3 Stats Every TA Professional Needs to Know About The Gig Economy

In its purest form, the gig economy refers to the effort to monetize skills and time in order to earn money while taking on various projects (or gigs)—think freelance and contract-based work, as well as the classic moonlighting efforts at night and on weekends. Although this started out as a classic “side hustle” to earn extra cash to help supplement primary incomes, many folks have decided to opt-out of structured full-time work and instead are cobbling together a living primarily through various short-term projects, affording them the opportunity to pick and choose work that matters to them that they can complete on their terms.

As a talent acquisition professional, you’re undoubtedly aware of the importance of staying on top of all the latest innovations and trends in the job market. After all, your success depends upon hitting your key performance metrics and outperforming the competition in your industry when it comes to sourcing the best available talent for your organization.

Why is this so critical? As you know, today’s job market is undeniably fierce, with everyone from lean startups to giant corporations vying for the same candidates (a notion likely causes you no small level of anxiety, stress, and sleepless nights). Professionals who stay informed and build effective strategies that leverage volatility and change to their advantage will be successful—and the rest will be left behind, struggling to just keep up.
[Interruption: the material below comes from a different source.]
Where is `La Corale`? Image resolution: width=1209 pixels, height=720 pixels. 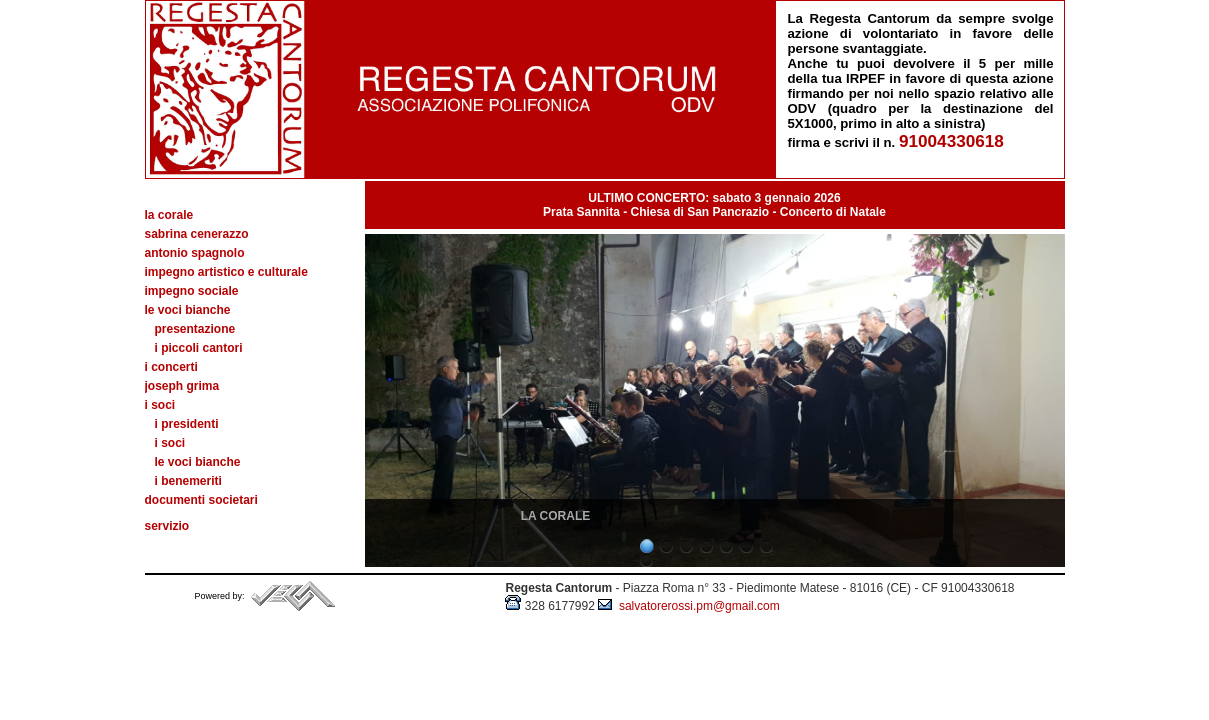 La Corale is located at coordinates (169, 215).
A significant trend that you’re going to need to keep firmly on your radar if you haven’t started to already, is the rise of the gig economy and how it’s upending the job market. What started out as a quiet quest for a side hustle has recently begun to roar loudly across the hiring landscape and, simply put, it’s changing the way employers and employees are approaching the very notion of work.
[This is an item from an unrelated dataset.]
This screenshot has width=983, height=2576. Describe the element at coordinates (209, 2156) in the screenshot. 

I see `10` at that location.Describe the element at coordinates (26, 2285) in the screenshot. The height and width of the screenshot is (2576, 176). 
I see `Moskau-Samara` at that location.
Savvy and progressive employers have taken notice and are leveraging the power of the gig economy to their benefit as well—hiring individuals for project-based work allows them to keep their staff overhead low and scale up only when needed. It also gives them the flexibility to source and try out new freelancers, and easily discontinue relationships with those who are poor fits while keeping talented individuals in their orbits—a real win-win arrangement.  

If you’re ready to start taking the gig economy seriously, here are three key stats that you should be aware of regarding this powerful new trend.
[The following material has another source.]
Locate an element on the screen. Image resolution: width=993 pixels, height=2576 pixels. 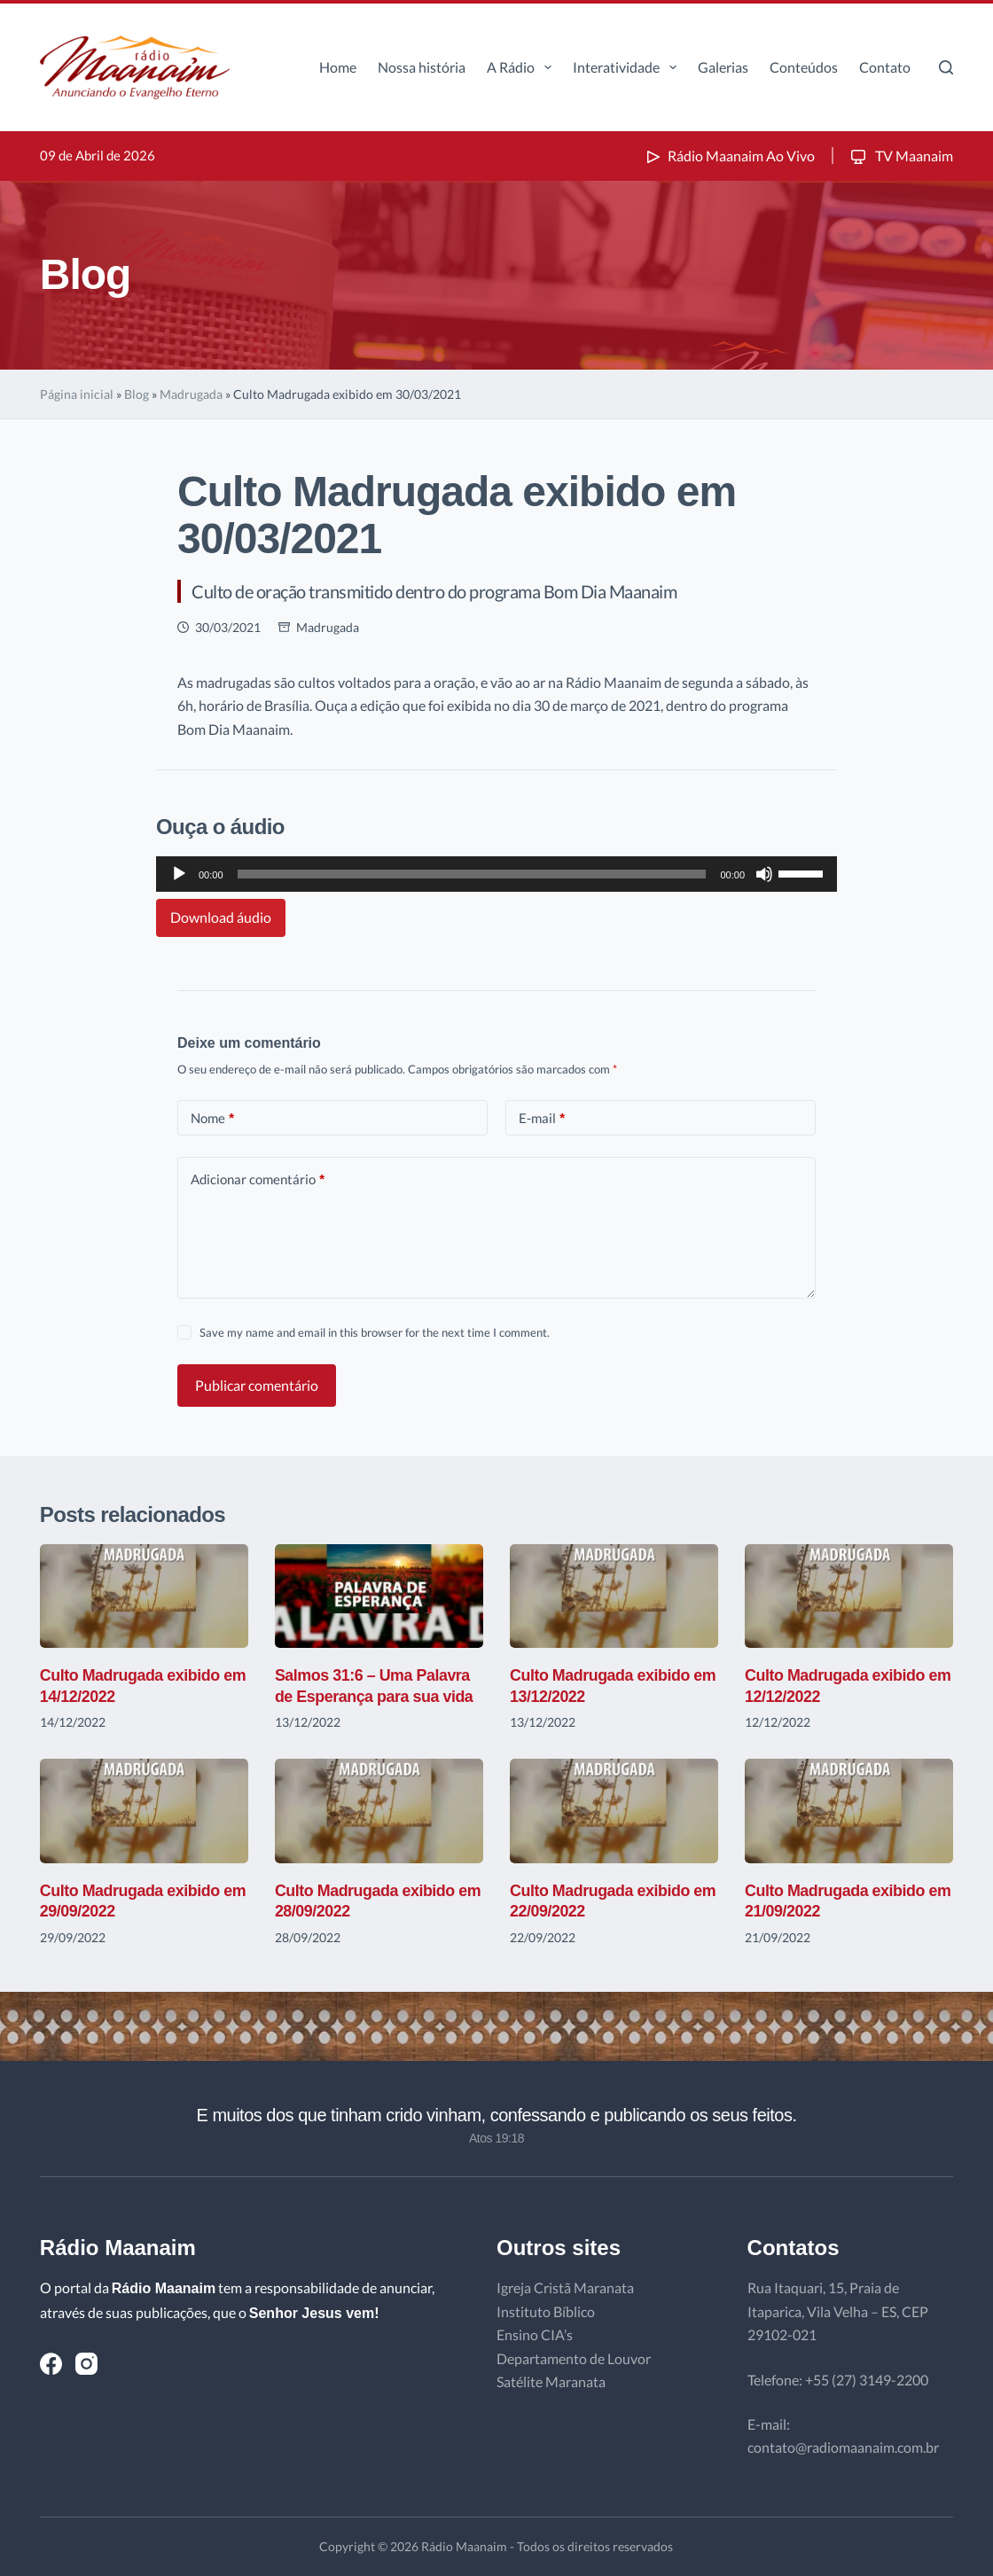
Nossa história is located at coordinates (421, 67).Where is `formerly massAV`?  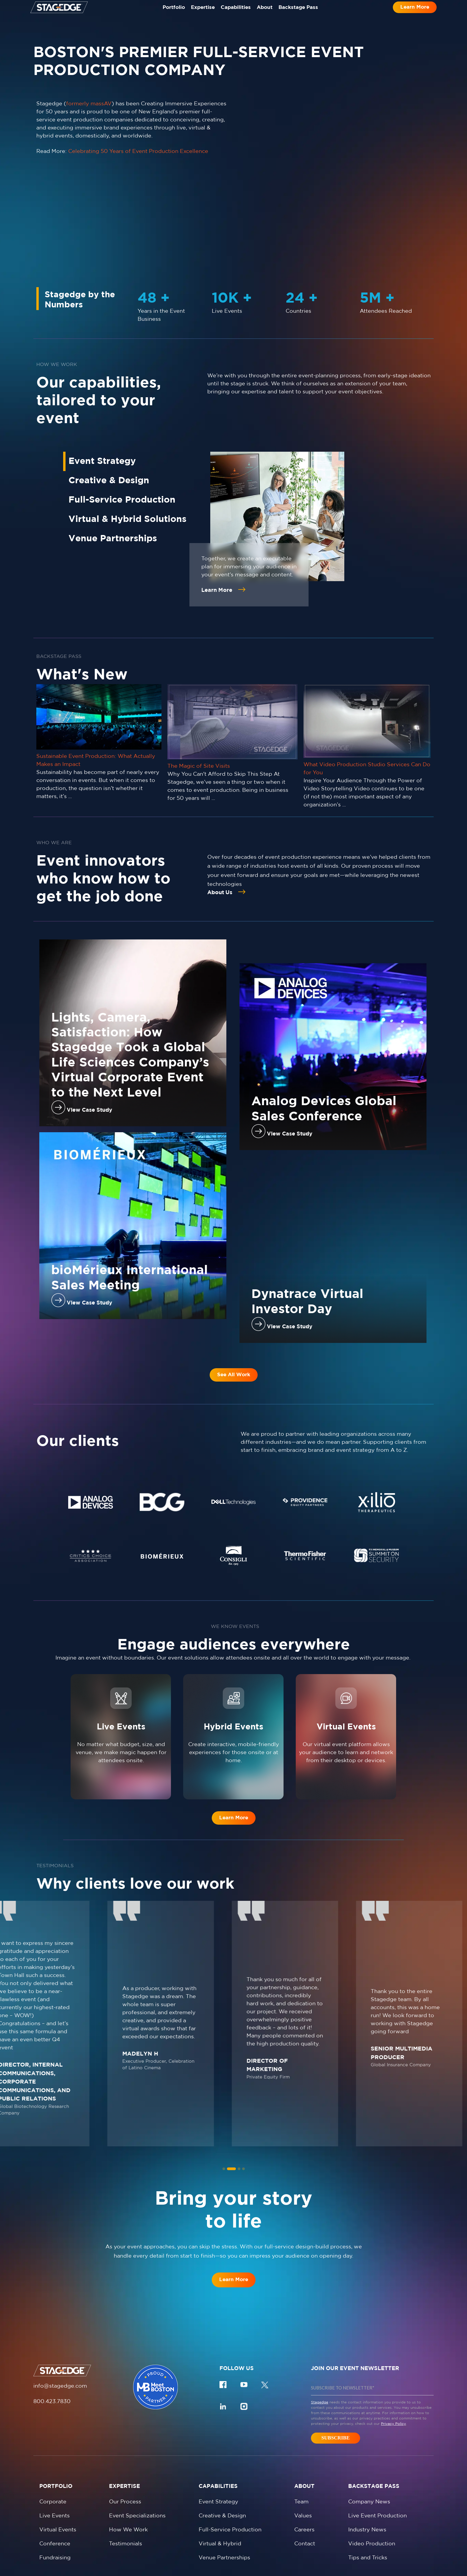
formerly massAV is located at coordinates (89, 103).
There Are 57 Million Gig Workers – So Far

Although statistics regarding the actual number of workers in the gig economy varies by source and is difficult to accurately quantify, a recent article by Innovation Enterprise Ltd. estimates that at least as many as 57 million individuals are taking part—and the number continues to grow. As a talent acquisition professional, you should read this as a clear indication that if you’re committed to finding the best available candidates, you may have to move beyond the traditional full-time hiring mode.

43% Of Workers Will Make The Switch To Gig Jobs

The total proportion of the American workforce that’s expected to move to remote- and freelance-based employment as of 2020 is 43%, as reported by Innovation Enterprise Ltd. With nearly half (!) of the country’s able-bodied workers dipping their feet into the waters of the gig economy in some form, it’s definitely in your best interests to seriously consider incorporating contract-based employment—where many of today’s best and brightest candidates are sourcing work—into your hiring strategy.

50% of companies are making significant changes

50%; that is the percentage of existing companies (according to EY) that have already made a deliberate effort to significantly ramp up their use of gig economy workers over the past five years—and remain committed to following this trend moving forward. There’s no denying that today’s agile and forward-thinking organizations are leveraging the gig economy to their advantage when recruiting to meet their needs.

All signs and data indicate that the gig economy is here to stay and will continue to gain traction as a standard hiring practice for the near future. Assess your current practices and systems to see how you match up and consider taking an active role in this new hiring world before you get left behind.